Kudos to Committee Chairman Four Price for making children one of the committee’s first priorities. Speaker Joe Straus directed the committee to come up with recommendations for the state to improve identification, treatment, and outcomes of individuals experiencing mental illness. Given that 50% of chronic mental illness have their onset by age 14, taking a focused look at childhood challenges and opportunities is a good place for the committee to start its in-depth deliberations.
This Texas Observer article provides a helpful summary of the hearing. Hardcore policy wonks and advocates can also watch a video of the entire hearing here. And you can access the testimony materials shared by the invited witnesses. There’s a lot of good stuff in that video and in those documents, but here are a few highlights and take-aways:
The impact of early traumatic experiences and toxic stress was mentioned repeatedly. Doctors informed legislators of the strong link between toxic stress during childhood and lifelong mental and physical health problems. What can we do? Address trauma, change outcomes.
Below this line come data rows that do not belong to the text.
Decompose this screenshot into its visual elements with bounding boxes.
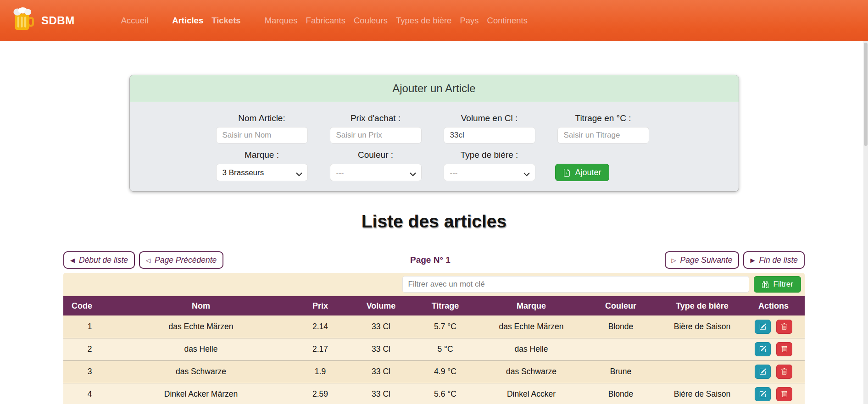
cell-marque: das Echte Märzen — [483, 315, 579, 338]
cell-couleur — [579, 338, 662, 360]
trash-icon — [781, 323, 788, 330]
first-page-label: Début de liste — [79, 255, 128, 265]
nav-item-types-de-biere[interactable]: Types de bière — [392, 16, 456, 26]
couleur-label: Couleur : — [358, 150, 393, 160]
app-header: SDBM Accueil Articles Tickets Marques Fa… — [0, 0, 868, 41]
edit-button[interactable] — [755, 387, 771, 401]
add-article-form: Nom Article: Prix d'achat : Volume en Cl… — [130, 102, 739, 191]
nav-item-marques[interactable]: Marques — [261, 16, 302, 26]
cell-marque: das Helle — [483, 338, 579, 360]
next-page-button[interactable]: ▷ Page Suivante — [665, 251, 740, 269]
cell-couleur: Blonde — [579, 383, 662, 404]
cell-titrage: 4.9 °C — [407, 360, 483, 383]
nav-item-tickets[interactable]: Tickets — [207, 16, 245, 26]
cell-couleur: Brune — [579, 360, 662, 383]
last-page-button[interactable]: ▶ Fin de liste — [743, 251, 805, 269]
cell-prix: 2.14 — [286, 315, 355, 338]
nav-item-articles[interactable]: Articles — [168, 16, 207, 26]
delete-button[interactable] — [776, 342, 792, 356]
first-page-button[interactable]: ◀ Début de liste — [63, 251, 135, 269]
volume-input[interactable] — [444, 127, 535, 144]
col-header-prix: Prix — [286, 296, 355, 315]
cell-nom: das Echte Märzen — [116, 315, 286, 338]
edit-button[interactable] — [755, 342, 771, 356]
prix-achat-label: Prix d'achat : — [351, 113, 401, 123]
articles-table-section: Filtrer Code Nom Prix Volume Titrage Mar… — [63, 273, 805, 404]
beer-mug-icon — [12, 7, 37, 34]
marque-label: Marque : — [245, 150, 279, 160]
trash-icon — [781, 346, 788, 353]
filter-bar: Filtrer — [63, 273, 805, 296]
nav-item-pays[interactable]: Pays — [456, 16, 483, 26]
cell-titrage: 5.6 °C — [407, 383, 483, 404]
nom-article-input[interactable] — [216, 127, 308, 144]
cell-volume: 33 Cl — [355, 315, 407, 338]
col-header-marque: Marque — [483, 296, 579, 315]
col-header-volume: Volume — [355, 296, 407, 315]
cell-type-biere — [662, 360, 742, 383]
volume-label: Volume en Cl : — [461, 113, 518, 123]
table-header-row: Code Nom Prix Volume Titrage Marque Coul… — [63, 296, 805, 315]
col-header-type-biere: Type de bière — [662, 296, 742, 315]
couleur-select[interactable]: --- — [330, 164, 422, 181]
edit-button[interactable] — [755, 320, 771, 334]
col-header-nom: Nom — [116, 296, 286, 315]
table-row: 2 das Helle 2.17 33 Cl 5 °C das Helle — [63, 338, 805, 360]
pagination-bar: ◀ Début de liste ◁ Page Précédente Page … — [63, 251, 805, 269]
triangle-left-filled-icon: ◀ — [70, 257, 75, 263]
cell-volume: 33 Cl — [355, 360, 407, 383]
col-header-titrage: Titrage — [407, 296, 483, 315]
cell-prix: 2.59 — [286, 383, 355, 404]
triangle-right-filled-icon: ▶ — [750, 257, 755, 263]
delete-button[interactable] — [776, 365, 792, 379]
type-biere-label: Type de bière : — [461, 150, 518, 160]
add-article-panel-title: Ajouter un Article — [130, 75, 739, 102]
table-row: 3 das Schwarze 1.9 33 Cl 4.9 °C das Schw… — [63, 360, 805, 383]
nav-item-accueil[interactable]: Accueil — [117, 16, 153, 26]
delete-button[interactable] — [776, 387, 792, 401]
cell-type-biere: Bière de Saison — [662, 383, 742, 404]
cell-titrage: 5.7 °C — [407, 315, 483, 338]
marque-select[interactable]: 3 Brasseurs — [216, 164, 308, 181]
cell-nom: das Helle — [116, 338, 286, 360]
cell-code: 4 — [63, 383, 116, 404]
titrage-label: Titrage en °C : — [575, 113, 631, 123]
cell-type-biere: Bière de Saison — [662, 315, 742, 338]
nav-item-fabricants[interactable]: Fabricants — [302, 16, 350, 26]
ajouter-button-label: Ajouter — [575, 168, 601, 177]
brand[interactable]: SDBM — [12, 7, 75, 34]
file-plus-icon — [563, 169, 571, 177]
cell-type-biere — [662, 338, 742, 360]
triangle-left-outline-icon: ◁ — [146, 257, 150, 263]
ajouter-button[interactable]: Ajouter — [555, 164, 609, 181]
filter-button-label: Filtrer — [773, 280, 793, 289]
cell-code: 3 — [63, 360, 116, 383]
table-row: 1 das Echte Märzen 2.14 33 Cl 5.7 °C das… — [63, 315, 805, 338]
add-article-panel: Ajouter un Article Nom Article: Prix d'a… — [129, 75, 739, 192]
cell-titrage: 5 °C — [407, 338, 483, 360]
pencil-square-icon — [759, 391, 766, 398]
filter-input[interactable] — [402, 276, 749, 293]
prix-achat-input[interactable] — [330, 127, 422, 144]
titrage-input[interactable] — [557, 127, 649, 144]
cell-volume: 33 Cl — [355, 383, 407, 404]
type-biere-select[interactable]: --- — [444, 164, 535, 181]
delete-button[interactable] — [776, 320, 792, 334]
nav-item-continents[interactable]: Continents — [483, 16, 532, 26]
trash-icon — [781, 391, 788, 398]
filter-button[interactable]: Filtrer — [754, 276, 801, 293]
brand-name: SDBM — [41, 14, 75, 27]
col-header-code: Code — [63, 296, 116, 315]
cell-volume: 33 Cl — [355, 338, 407, 360]
edit-button[interactable] — [755, 365, 771, 379]
scrollbar-thumb[interactable] — [864, 43, 868, 146]
pencil-square-icon — [759, 368, 766, 375]
cell-marque: das Schwarze — [483, 360, 579, 383]
cell-marque: Dinkel Accker — [483, 383, 579, 404]
page-indicator: Page N° 1 — [196, 255, 664, 265]
scrollbar[interactable] — [863, 41, 868, 404]
nav-item-couleurs[interactable]: Couleurs — [350, 16, 392, 26]
triangle-right-outline-icon: ▷ — [672, 257, 676, 263]
cell-couleur: Blonde — [579, 315, 662, 338]
cell-code: 1 — [63, 315, 116, 338]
Another recommendation that was repeated throughout the hearing: Families of children with mental illness need support, too. When kids have mental illness, families face "sheer isolation and stress.” One smart step would be for Texas to increase access to Certified Family Partners. The Texas Department of State Health Services (DSHS) uses these Certified Family Partners within the community mental health centers that they fund. Making family peer support services reimbursable by Medicaid would be a big help. Last session, Rep. Cindy Burkett’s bill came close to making Medicaid-funded peer support services a reality in Texas, passing the House but not the Senate. We need to make sure that ongoing efforts to fund peer support services through Medicaid does not leave family peer-to-peer services for parents of children with mental illness behind, because treating mental illness in children needs to include services that support the family.
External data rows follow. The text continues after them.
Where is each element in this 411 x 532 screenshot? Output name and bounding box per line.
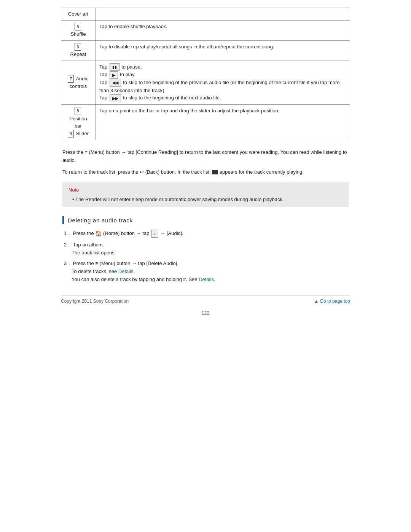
audio-line-4: Tap ▶▶ to skip to the beginning of the n… <box>99 94 346 102</box>
step-3-text: Press the ≡ (Menu) button → tap [Delete … <box>73 260 178 266</box>
note-text: The Reader will not enter sleep mode or … <box>75 197 284 202</box>
step-2-num: 2． <box>64 242 72 248</box>
cover-art-label: Cover art <box>68 11 88 17</box>
table-row: Cover art <box>61 8 350 21</box>
shuffle-label: Shuffle <box>70 31 86 37</box>
cell-label-repeat: 6 Repeat <box>61 40 96 61</box>
triangle-icon: ▲ <box>314 299 319 304</box>
page-number: 122 <box>61 310 350 316</box>
num-box-9: 9 <box>68 130 74 138</box>
body-para-2: To return to the track list, press the ↩… <box>61 168 350 176</box>
step-3-num: 3． <box>64 260 72 266</box>
position-label: Positionbar <box>69 116 87 129</box>
section-heading: Deleting an audio track <box>62 216 349 224</box>
controls-table: Cover art 5 Shuffle Tap to enable shuffl… <box>61 8 350 140</box>
section-title: Deleting an audio track <box>68 217 133 224</box>
cell-label-audio: 7 Audiocontrols <box>61 61 96 105</box>
table-row: 6 Repeat Tap to disable repeat play/repe… <box>61 40 350 61</box>
position-text: Tap on a point on the bar or tap and dra… <box>99 108 279 113</box>
play-btn-icon: ▶ <box>110 71 118 79</box>
audio-line-3: Tap ◀◀ to skip to the beginning of the p… <box>99 79 346 94</box>
home-icon: 🏠 <box>95 229 102 238</box>
details-link-1[interactable]: Details <box>118 268 134 274</box>
step-1-num: 1． <box>64 230 72 236</box>
step-1: 1． Press the 🏠 (Home) button → tap › → [… <box>62 229 349 238</box>
pause-btn-icon: ▮▮ <box>110 63 119 71</box>
audio-btn: › <box>151 230 158 238</box>
go-to-top-link[interactable]: ▲ Go to page top <box>314 299 350 304</box>
cell-label-cover-art: Cover art <box>61 8 96 21</box>
cell-label-position: 8 Positionbar 9 Slider <box>61 105 96 140</box>
cell-content-audio: Tap ▮▮ to pause. Tap ▶ to play. Tap ◀◀ t… <box>96 61 350 105</box>
cell-content-cover-art <box>96 8 350 21</box>
audio-line-1: Tap ▮▮ to pause. <box>99 63 346 71</box>
shuffle-text: Tap to enable shuffle playback. <box>99 24 167 29</box>
step-3-sub-1: To delete tracks, see Details. <box>64 268 349 276</box>
copyright: Copyright 2011 Sony Corporation <box>61 299 129 304</box>
note-box: Note • The Reader will not enter sleep m… <box>62 182 349 208</box>
slider-label: Slider <box>76 131 89 136</box>
go-to-top-label: Go to page top <box>320 299 350 304</box>
prev-btn-icon: ◀◀ <box>110 79 121 87</box>
cell-content-position: Tap on a point on the bar or tap and dra… <box>96 105 350 140</box>
cell-content-repeat: Tap to disable repeat play/repeat all so… <box>96 40 350 61</box>
step-3-sub-2: You can also delete a track by tapping a… <box>64 276 349 284</box>
next-btn-icon: ▶▶ <box>110 94 121 102</box>
num-box-8: 8 <box>75 107 81 115</box>
footer: Copyright 2011 Sony Corporation ▲ Go to … <box>61 295 350 304</box>
steps-container: 1． Press the 🏠 (Home) button → tap › → [… <box>62 229 349 283</box>
audio-line-2: Tap ▶ to play. <box>99 71 346 79</box>
note-title: Note <box>68 186 342 194</box>
cell-content-shuffle: Tap to enable shuffle playback. <box>96 20 350 40</box>
note-bullet: • The Reader will not enter sleep mode o… <box>72 196 342 204</box>
num-box-7: 7 <box>68 75 74 83</box>
table-row: 7 Audiocontrols Tap ▮▮ to pause. Tap ▶ t… <box>61 61 350 105</box>
step-2-sub: The track list opens. <box>64 249 349 257</box>
cell-label-shuffle: 5 Shuffle <box>61 20 96 40</box>
num-box-6: 6 <box>75 43 81 51</box>
table-row: 8 Positionbar 9 Slider Tap on a point on… <box>61 105 350 140</box>
blue-bar-icon <box>62 216 64 224</box>
num-box-5: 5 <box>75 23 81 31</box>
track-playing-icon <box>212 170 218 174</box>
step-2: 2． Tap an album. The track list opens. <box>62 241 349 257</box>
repeat-text: Tap to disable repeat play/repeat all so… <box>99 44 274 50</box>
table-row: 5 Shuffle Tap to enable shuffle playback… <box>61 20 350 40</box>
step-2-text: Tap an album. <box>73 242 104 248</box>
back-icon: ↩ <box>140 168 144 176</box>
step-3: 3． Press the ≡ (Menu) button → tap [Dele… <box>62 260 349 283</box>
repeat-label: Repeat <box>70 51 86 57</box>
body-para-1: Press the ≡ (Menu) button → tap [Continu… <box>61 149 350 165</box>
details-link-2[interactable]: Details <box>199 276 214 282</box>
During the hearing, several educators and community-based providers were on hand to talk about why and how schools are partnering with community resources to help address the mental health needs of their students. When an Austin ISD high school principal was asked about the impact that on-campus mental health services have had on dropout, graduation, and suspension rates, his answer was simply, "Profound.” The Texas Behavior Support Network out of the Region 4 Education Service Center shared information on how school-wide positive behavior interventions and supports can help all kids stay in school and keep learning while providing schools with an effective framework for preventing student mental health challenges and intervening when they occur. The state may not be able to put such effective practices into every school in the state in the short term, but it can and should provide more leadership and guidance to schools looking to better address their students’ mental health needs.
It wasn't on the agenda, but there were lots of good questions from committee members on how Texas cares for the mental health needs of kids in foster care. Judge John Specia, the soon-to-be retired Commissioner of the Department of Family and Protective Services, stopped by and recommended that kids in foster care with complex issues would benefit from wraparound services, which are available in community mental health centers but not within the foster care system at this time.
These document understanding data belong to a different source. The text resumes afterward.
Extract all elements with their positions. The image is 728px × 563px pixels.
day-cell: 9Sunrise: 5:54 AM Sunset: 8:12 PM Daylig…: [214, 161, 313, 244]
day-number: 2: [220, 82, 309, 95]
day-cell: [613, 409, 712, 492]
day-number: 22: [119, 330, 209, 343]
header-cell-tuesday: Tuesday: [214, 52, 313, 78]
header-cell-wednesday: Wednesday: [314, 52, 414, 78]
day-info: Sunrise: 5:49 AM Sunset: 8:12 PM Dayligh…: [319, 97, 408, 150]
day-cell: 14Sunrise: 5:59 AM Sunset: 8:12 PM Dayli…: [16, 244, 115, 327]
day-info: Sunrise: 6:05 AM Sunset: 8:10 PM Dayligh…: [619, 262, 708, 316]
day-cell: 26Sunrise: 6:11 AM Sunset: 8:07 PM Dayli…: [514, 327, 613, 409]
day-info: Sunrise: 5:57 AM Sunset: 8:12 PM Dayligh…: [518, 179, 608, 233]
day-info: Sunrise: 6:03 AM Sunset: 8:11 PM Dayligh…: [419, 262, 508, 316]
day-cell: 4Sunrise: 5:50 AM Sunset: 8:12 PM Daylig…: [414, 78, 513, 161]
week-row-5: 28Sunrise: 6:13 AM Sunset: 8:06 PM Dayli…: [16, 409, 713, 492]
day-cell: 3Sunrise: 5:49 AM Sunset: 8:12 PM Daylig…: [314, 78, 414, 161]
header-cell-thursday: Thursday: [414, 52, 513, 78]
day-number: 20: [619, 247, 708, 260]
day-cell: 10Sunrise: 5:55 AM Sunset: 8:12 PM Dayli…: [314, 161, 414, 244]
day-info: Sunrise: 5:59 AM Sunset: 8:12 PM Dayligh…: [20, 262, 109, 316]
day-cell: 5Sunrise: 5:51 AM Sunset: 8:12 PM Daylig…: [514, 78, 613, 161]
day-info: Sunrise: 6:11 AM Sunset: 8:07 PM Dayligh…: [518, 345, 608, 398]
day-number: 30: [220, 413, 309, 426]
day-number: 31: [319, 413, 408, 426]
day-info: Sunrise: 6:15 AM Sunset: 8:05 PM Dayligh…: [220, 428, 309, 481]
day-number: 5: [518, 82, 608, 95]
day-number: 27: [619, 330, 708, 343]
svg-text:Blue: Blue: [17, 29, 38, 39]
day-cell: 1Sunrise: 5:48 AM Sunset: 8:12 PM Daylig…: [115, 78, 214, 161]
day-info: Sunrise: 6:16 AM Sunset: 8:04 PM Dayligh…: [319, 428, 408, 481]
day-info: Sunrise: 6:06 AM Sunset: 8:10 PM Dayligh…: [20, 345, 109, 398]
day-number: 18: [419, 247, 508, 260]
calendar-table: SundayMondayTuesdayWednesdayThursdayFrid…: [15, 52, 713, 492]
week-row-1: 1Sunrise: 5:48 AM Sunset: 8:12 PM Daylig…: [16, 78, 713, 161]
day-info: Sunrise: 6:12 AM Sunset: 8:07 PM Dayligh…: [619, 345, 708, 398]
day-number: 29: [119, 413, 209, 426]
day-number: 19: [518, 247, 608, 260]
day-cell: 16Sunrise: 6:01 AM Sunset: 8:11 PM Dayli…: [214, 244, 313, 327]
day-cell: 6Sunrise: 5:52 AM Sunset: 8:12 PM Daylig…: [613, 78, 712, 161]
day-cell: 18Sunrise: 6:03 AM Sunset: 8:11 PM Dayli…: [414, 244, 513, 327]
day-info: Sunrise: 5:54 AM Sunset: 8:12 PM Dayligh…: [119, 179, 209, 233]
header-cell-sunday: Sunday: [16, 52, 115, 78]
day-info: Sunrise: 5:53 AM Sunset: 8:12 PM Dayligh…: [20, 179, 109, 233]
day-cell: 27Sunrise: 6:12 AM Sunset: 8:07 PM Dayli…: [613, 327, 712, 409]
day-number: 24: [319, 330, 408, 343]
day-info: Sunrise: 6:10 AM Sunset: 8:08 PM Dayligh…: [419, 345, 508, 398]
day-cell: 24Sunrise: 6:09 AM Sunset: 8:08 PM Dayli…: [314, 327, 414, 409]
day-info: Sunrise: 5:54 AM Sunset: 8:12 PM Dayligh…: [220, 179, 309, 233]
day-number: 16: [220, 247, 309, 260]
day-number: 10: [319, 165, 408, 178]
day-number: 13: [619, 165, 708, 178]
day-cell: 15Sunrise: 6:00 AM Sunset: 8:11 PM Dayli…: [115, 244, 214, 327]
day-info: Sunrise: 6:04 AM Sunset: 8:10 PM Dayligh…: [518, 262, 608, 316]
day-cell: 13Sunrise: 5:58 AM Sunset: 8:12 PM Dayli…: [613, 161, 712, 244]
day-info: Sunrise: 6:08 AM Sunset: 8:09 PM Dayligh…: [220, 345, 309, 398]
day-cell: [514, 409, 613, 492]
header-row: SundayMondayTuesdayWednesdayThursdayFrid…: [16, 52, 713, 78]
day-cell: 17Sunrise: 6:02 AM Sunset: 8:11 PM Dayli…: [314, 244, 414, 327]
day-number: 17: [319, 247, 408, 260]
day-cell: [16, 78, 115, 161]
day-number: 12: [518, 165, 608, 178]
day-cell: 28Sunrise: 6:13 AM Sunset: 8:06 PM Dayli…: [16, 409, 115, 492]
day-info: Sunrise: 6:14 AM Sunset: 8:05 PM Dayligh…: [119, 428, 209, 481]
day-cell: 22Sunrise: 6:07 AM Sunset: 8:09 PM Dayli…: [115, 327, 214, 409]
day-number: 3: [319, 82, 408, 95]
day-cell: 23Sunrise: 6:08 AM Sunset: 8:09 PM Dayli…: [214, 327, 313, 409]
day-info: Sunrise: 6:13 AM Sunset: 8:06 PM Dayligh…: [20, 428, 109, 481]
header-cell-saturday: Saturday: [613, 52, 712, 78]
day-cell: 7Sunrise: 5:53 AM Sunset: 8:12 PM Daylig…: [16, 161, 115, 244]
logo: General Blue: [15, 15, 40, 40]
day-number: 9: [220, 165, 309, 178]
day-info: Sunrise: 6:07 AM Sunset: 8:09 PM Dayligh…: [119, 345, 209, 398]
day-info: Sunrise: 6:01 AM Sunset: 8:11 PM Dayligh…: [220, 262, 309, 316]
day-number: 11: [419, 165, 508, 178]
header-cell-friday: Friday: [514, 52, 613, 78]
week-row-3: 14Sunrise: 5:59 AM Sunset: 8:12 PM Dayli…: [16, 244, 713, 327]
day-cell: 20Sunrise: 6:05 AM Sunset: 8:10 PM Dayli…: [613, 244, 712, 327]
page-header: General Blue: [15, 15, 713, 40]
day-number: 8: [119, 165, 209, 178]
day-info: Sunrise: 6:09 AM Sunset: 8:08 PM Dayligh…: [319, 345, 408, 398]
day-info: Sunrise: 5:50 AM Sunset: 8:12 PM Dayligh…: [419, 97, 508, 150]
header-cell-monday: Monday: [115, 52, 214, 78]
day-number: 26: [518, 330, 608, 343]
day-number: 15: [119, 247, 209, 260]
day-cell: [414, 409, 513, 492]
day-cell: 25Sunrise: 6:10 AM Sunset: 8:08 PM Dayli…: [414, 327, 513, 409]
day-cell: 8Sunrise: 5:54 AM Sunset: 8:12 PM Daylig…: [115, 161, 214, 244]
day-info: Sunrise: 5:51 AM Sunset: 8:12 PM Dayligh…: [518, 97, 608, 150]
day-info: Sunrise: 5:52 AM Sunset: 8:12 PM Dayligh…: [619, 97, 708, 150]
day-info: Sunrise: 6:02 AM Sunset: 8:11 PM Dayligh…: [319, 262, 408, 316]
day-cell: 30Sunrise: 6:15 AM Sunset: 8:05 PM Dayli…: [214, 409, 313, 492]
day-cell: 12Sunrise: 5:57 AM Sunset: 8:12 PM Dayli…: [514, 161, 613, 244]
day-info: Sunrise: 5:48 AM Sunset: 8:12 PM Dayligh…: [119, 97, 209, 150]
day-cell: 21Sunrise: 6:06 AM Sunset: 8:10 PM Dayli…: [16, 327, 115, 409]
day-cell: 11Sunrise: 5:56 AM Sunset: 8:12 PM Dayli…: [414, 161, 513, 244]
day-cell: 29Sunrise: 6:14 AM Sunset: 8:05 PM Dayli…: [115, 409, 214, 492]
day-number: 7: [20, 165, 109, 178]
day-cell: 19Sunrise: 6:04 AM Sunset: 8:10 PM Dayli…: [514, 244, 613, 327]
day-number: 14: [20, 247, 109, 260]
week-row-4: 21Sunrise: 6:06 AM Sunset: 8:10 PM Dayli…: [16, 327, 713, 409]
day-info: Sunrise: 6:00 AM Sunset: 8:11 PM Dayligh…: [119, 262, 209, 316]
When it comes to youth involved in the juvenile justice system, Judge John Hathaway of Travis County touted the benefits of providing strong community-based resources outside of the justice system that can help divert kids with mental illness from involvement with the justice system. Travis County is fortunate to have a strong Community Resource Coordination Group (CRCG) and well-established System of Care to help families meet the needs of children and youth with mental illness. As it deliberates how to help communities throughout the state do a better job of identifying and intervening in cases of mental illness, the House Select Committee on Mental Health should consider strategies to strengthening the CRCG network and Systems of Care in all parts of the state so more communities can reap the benefits Travis County has seen.
The hearing was an important step towards identifying the Legislature’s priorities for children’s mental health during the next session. We look forward to continuing to work with Chairman Price, the other committee members, and the rest of the Legislature on this critical issue.